Transcribed page contents:
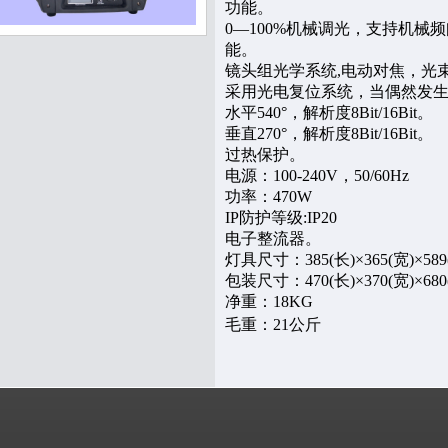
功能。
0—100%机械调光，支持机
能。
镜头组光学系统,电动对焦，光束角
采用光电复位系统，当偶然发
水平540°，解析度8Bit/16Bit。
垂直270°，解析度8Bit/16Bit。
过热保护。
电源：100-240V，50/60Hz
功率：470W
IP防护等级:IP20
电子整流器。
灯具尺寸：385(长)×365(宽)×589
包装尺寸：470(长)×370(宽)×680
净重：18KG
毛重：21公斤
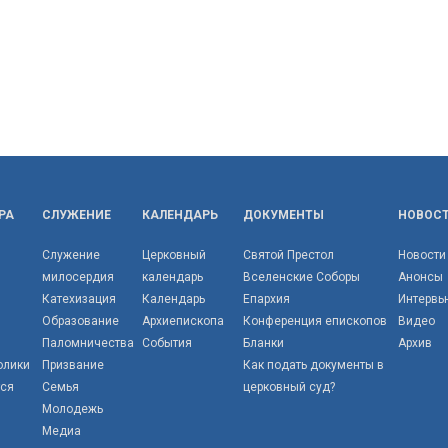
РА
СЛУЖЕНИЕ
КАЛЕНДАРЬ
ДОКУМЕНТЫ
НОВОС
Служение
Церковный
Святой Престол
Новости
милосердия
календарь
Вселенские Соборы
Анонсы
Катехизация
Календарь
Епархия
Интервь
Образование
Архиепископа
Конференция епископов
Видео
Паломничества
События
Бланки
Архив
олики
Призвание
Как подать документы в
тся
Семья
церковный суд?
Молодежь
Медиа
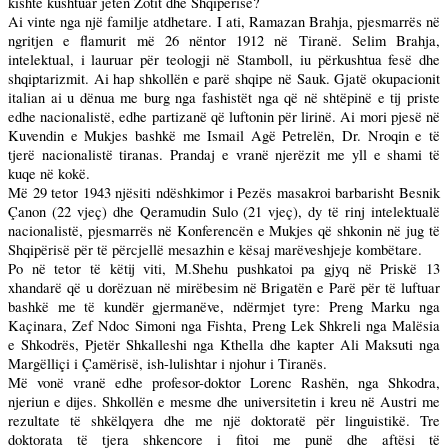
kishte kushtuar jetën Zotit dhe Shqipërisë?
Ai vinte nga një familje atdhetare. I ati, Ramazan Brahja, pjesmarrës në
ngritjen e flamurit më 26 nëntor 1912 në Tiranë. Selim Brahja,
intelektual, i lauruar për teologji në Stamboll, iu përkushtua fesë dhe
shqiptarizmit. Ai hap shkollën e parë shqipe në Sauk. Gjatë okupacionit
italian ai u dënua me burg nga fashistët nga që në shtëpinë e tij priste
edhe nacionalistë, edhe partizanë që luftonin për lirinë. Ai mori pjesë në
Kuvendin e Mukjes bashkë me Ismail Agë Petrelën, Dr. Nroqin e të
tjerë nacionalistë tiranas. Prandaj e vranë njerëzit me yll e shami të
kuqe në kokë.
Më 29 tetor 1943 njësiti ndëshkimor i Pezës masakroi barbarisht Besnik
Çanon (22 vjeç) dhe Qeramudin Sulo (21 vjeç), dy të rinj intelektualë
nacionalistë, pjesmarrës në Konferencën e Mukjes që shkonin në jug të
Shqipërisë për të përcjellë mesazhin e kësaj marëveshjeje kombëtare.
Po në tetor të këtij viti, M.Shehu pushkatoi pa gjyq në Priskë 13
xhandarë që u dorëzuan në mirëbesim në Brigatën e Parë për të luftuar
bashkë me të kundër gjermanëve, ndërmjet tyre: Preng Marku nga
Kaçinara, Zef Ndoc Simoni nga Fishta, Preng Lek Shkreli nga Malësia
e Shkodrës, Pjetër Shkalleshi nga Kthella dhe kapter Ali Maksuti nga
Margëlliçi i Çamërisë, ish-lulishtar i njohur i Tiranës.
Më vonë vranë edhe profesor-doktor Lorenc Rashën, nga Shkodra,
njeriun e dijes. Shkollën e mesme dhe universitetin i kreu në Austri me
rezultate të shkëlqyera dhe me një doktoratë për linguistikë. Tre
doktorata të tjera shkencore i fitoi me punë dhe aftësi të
---
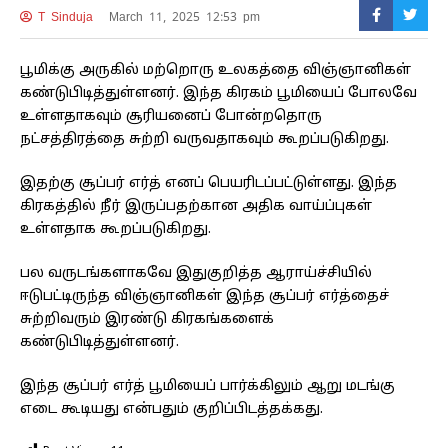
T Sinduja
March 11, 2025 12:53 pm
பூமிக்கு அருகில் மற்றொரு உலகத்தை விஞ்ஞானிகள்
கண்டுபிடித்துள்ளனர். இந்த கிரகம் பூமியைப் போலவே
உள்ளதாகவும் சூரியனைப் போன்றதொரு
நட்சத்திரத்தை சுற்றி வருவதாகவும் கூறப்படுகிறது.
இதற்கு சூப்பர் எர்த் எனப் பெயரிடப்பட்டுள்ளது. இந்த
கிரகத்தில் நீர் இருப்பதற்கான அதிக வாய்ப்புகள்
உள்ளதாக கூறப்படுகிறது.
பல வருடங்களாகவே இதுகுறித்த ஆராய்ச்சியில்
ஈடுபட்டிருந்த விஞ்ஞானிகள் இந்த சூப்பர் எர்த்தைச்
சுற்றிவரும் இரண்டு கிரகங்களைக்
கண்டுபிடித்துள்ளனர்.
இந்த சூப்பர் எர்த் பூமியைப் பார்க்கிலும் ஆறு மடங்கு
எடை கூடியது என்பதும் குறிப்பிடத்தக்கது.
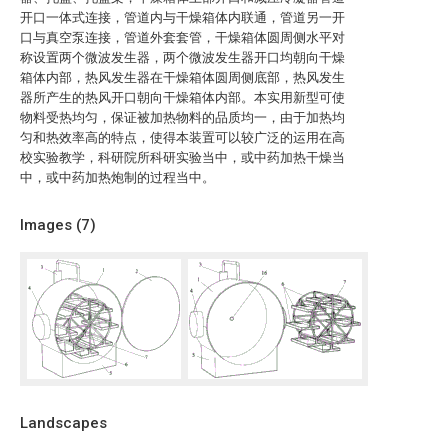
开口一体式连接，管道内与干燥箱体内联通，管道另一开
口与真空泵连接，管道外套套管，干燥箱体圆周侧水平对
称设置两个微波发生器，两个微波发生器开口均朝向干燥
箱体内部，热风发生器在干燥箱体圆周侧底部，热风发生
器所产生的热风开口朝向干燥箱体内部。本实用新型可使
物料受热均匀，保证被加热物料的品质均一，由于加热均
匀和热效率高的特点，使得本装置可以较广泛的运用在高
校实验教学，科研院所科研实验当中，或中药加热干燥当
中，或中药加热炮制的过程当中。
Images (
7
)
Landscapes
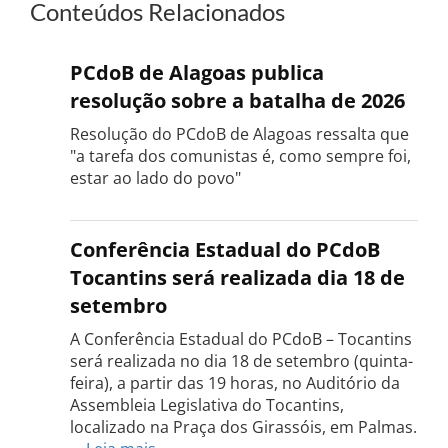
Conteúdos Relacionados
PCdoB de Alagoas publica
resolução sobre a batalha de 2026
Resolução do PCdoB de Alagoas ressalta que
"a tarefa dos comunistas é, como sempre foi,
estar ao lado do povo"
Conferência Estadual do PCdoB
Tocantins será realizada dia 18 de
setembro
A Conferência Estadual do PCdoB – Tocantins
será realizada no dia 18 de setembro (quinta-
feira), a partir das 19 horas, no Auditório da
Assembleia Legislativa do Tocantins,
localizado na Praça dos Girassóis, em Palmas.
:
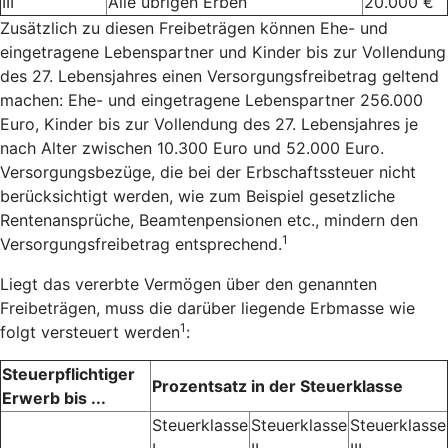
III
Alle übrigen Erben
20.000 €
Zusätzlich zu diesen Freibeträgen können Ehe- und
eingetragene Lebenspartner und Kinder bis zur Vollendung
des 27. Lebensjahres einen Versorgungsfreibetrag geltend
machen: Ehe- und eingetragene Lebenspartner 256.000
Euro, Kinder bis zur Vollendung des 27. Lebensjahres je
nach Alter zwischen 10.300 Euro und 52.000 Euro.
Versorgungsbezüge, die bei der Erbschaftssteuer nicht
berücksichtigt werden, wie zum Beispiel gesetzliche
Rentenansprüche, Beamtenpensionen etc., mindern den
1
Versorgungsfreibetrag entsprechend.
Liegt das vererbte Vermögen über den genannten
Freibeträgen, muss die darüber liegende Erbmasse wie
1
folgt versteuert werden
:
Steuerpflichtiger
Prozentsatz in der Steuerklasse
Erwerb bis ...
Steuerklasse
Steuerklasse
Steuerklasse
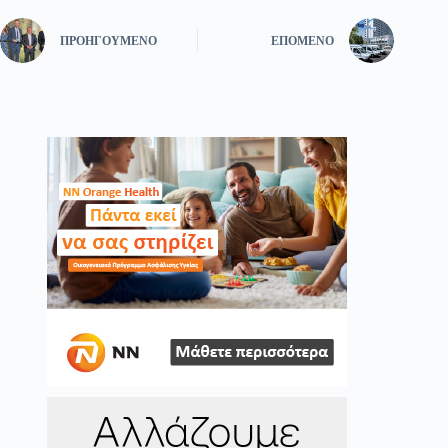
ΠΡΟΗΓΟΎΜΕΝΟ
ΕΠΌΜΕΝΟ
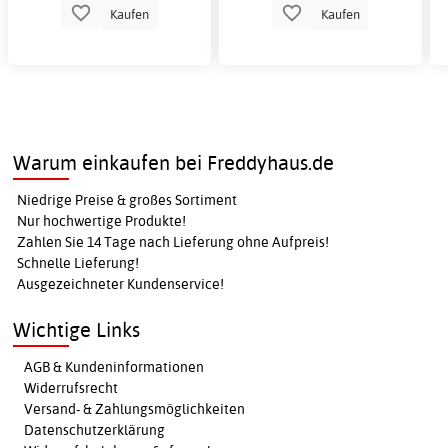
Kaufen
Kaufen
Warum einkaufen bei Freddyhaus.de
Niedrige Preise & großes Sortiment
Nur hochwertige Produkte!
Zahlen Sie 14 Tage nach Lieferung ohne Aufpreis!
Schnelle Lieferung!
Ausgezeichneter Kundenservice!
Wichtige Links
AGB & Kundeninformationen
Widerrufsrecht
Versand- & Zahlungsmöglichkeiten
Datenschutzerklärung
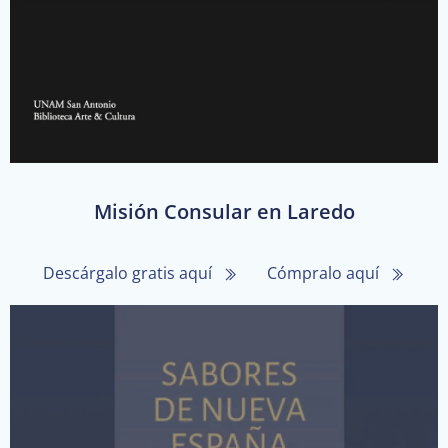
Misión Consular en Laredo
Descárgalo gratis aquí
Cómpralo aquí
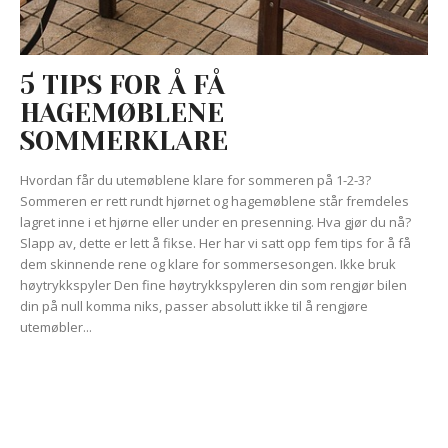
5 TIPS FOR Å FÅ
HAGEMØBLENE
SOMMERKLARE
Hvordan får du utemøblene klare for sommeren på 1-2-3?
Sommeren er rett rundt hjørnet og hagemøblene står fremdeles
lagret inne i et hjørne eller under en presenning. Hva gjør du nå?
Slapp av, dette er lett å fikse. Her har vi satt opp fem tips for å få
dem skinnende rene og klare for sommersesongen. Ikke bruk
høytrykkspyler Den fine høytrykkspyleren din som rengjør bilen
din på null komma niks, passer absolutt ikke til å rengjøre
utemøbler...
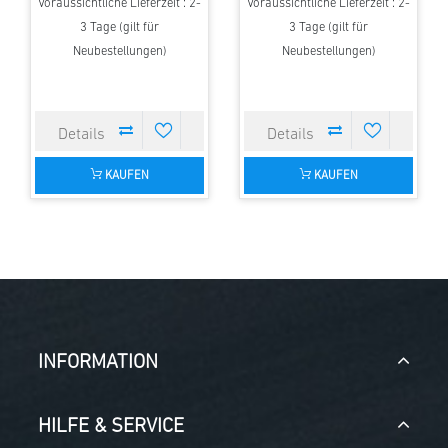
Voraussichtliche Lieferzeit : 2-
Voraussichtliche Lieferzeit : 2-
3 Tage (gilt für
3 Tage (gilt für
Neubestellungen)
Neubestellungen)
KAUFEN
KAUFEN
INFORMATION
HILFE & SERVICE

§ **EXERCISE DETAILS**
Lines in the records that hold "Estadual" should be tallied, with the total given on its own.

§ **ANSWER BOX**
2